Mapping Noise Using KSQL, Raspberry Pi, and Radio
- Transfer
At first glance, this story has everything to earn the status of a romantic fast on the eve of March 8: airplanes, love, a little spying and, finally, a cat (more precisely, a cat). It is hard to imagine that all this is directly related to Kafka, KSQL and the experiment “how to find the noisiest aircraft using home information technology”. It’s difficult, but it’s necessary: it was such an experiment that Simon Obury conducted, and we translated an article of his authorship with a description of all the details of the process.
Our new cat named Snowflake wakes up early. The sounds of airplanes flying over our house awaken her. But what if I, using Apache Kafka, KSQL and Raspberry Pi, could determine which plane keeps my cat awake? It would be nice to create an entertaining tracking panel, on which the cat could switch its attention - and give me some more sleep.
In outline
We transfer planes from the sky to graphics using Kafka and KSQL
Aircraft determine their location using GPS receivers. The on-board transmitter periodically reports the location, identification number, altitude and speed of the ship using short radio transmissions. These broadcasts of broadcast automatic dependent surveillance ( AZN-V ) are essentially data packets that are open for access from ground stations.
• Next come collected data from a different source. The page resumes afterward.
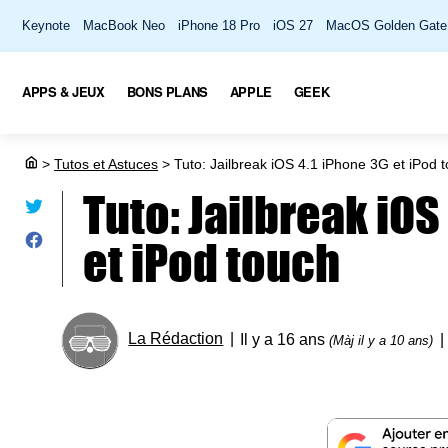
Keynote
MacBook Neo
iPhone 18 Pro
iOS 27
MacOS Golden Gate
APPS & JEUX
BONS PLANS
APPLE
GEEK
>
Tutos et Astuces
>
Tuto: Jailbreak iOS 4.1 iPhone 3G et iPod 
Tuto: Jailbreak iOS
et iPod touch
La Rédaction
Il y a 16 ans
(Màj il y a 10 ans)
One microcomputer, such as the Raspberry Pi, and several auxiliary components are all that is required to receive messages from the aircraft's on-board transmitters scurrying over my house.
The airborne signals of the aircraft look like a tangled ball of messages and require systematization. Recognizing these chaotic data streams is like listening to a conversation at a noisy party. Therefore, to find a plane that worries my cat, I decided to use a combination of Kafka and KSQL.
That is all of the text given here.